> What the task requires: Pull out every line below that contains the word "Puhelun".

> Data for processing:
****************************************
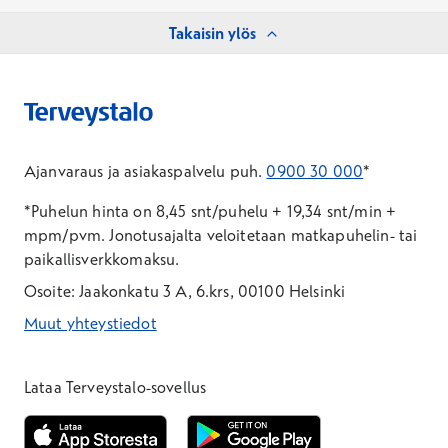
Takaisin ylös
Ajanvaraus ja asiakaspalvelu puh.
0900 30 000
*
*Puhelun hinta on 8,45 snt/puhelu + 19,34 snt/min +
mpm/pvm.
Jonotusajalta veloitetaan matkapuhelin- tai
paikallisverkkomaksu.
Osoite: Jaakonkatu 3 A, 6.krs, 00100 Helsinki
Muut yhteystiedot
*Puhelun hinta on 8,35 snt/puhelu + 19,33 snt/min + mpm/pvm
*Puhelun hinta on matkapuhelinliittymästä 8,35 snt/puhelu + 
Lataa Terveystalo-sovellus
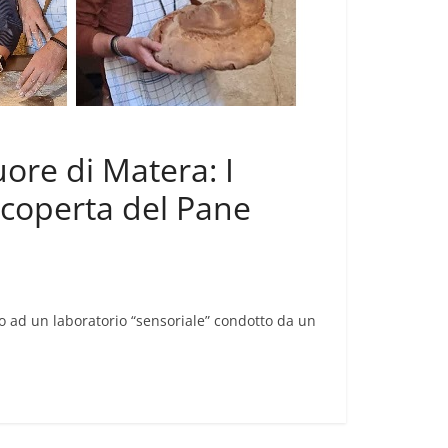
ore di Matera: I
Scoperta del Pane
to ad un laboratorio “sensoriale” condotto da un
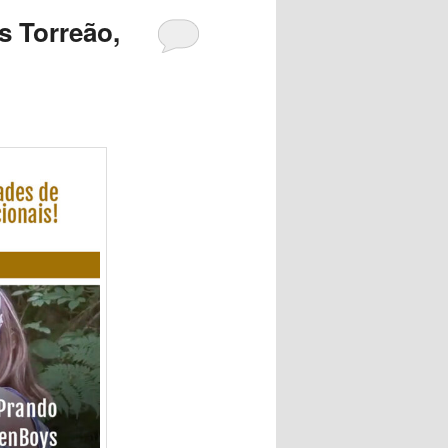
s Torreão,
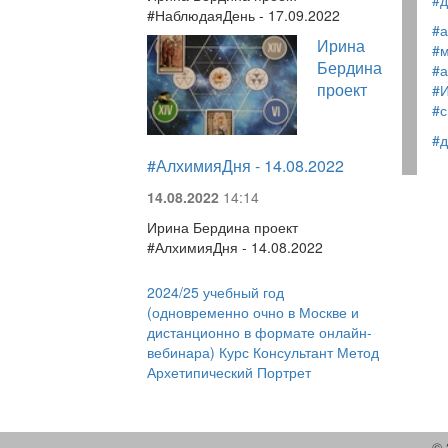
#д
#НаблюдаяДень - 17.09.2022
#а
Ирина
#м
Бердина
#а
проект
#
#
#д
#АлхимияДня - 14.08.2022
14.08.2022
14:14
Ирина Бердина проект
#АлхимияДня - 14.08.2022
2024/25 учебный год
(одновременно очно в Москве и
дистанционно в формате онлайн-
вебинара) Курс Консультант Метод
Архетипический Портрет
©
****************************************
> The completed task:
*Puhelun hinta on 8,45 snt/puhelu + 19,34 snt/min +
*Puhelun hinta on 8,35 snt/puhelu + 19,33 snt/min + mpm/pvm
*Puhelun hinta on matkapuhelinliittymästä 8,35 snt/puhelu + 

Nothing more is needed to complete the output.